第58次南極観測隊越冬隊長として32名の隊員と共に1年間越冬生活を送ってきました。今回の活動は観測系が4分野の専門家からなる14名で100余りのテーマをもって観測活動に従事し、これを18名の設営系メンバーがサポート、全体を隊長が統括する形で行われました。特に従来から行われているオーロラ観測やペンギンの個体観測などに加えて、10年ほど前に1度行われた3000mに及ぶ氷床を地表に到達するまで掘削し、氷のコアの回収を再度ドームふじ基地で実施しました。これは80~100万年前の地球の大気の状態について観測データを得ることで、過去の地球環境の変動に関する情報を得るためです。今後も新たなドーム基地を設けてそこでのコア掘削を行い、情報の精度を上げていく予定です。また、基地周辺に何十、何百とある湖沼の中の生態系観測データを得る作業も行っており、湖の底に眠っている原始の地球環境を調べようとの活動を行いました。湖はそれぞれ個性を持っており、生態系に違いがあるので各国の観測隊も力を入れている分野です。

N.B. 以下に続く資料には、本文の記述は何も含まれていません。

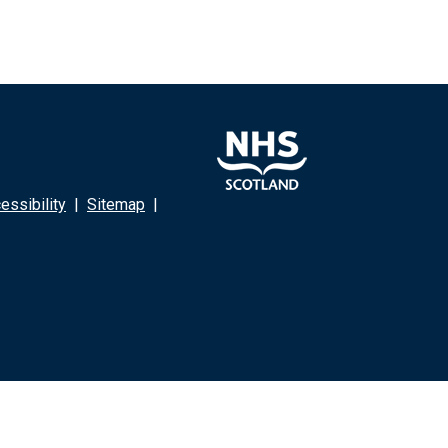
ssibility
|
Sitemap
|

本日はNPOの皆さんへの講演なので南極越冬隊の安全管理、危機管理についてお話したいと思います。南極で恐ろしいのは火事です。それは消火のための水がないからです。このため毎月1回消火訓練を行うと共に、類焼を防ぐために建物と建物の距離を充分とっています。なお、建物と建物の間はブリザード襲来時の救助用にライフロープでつながれています。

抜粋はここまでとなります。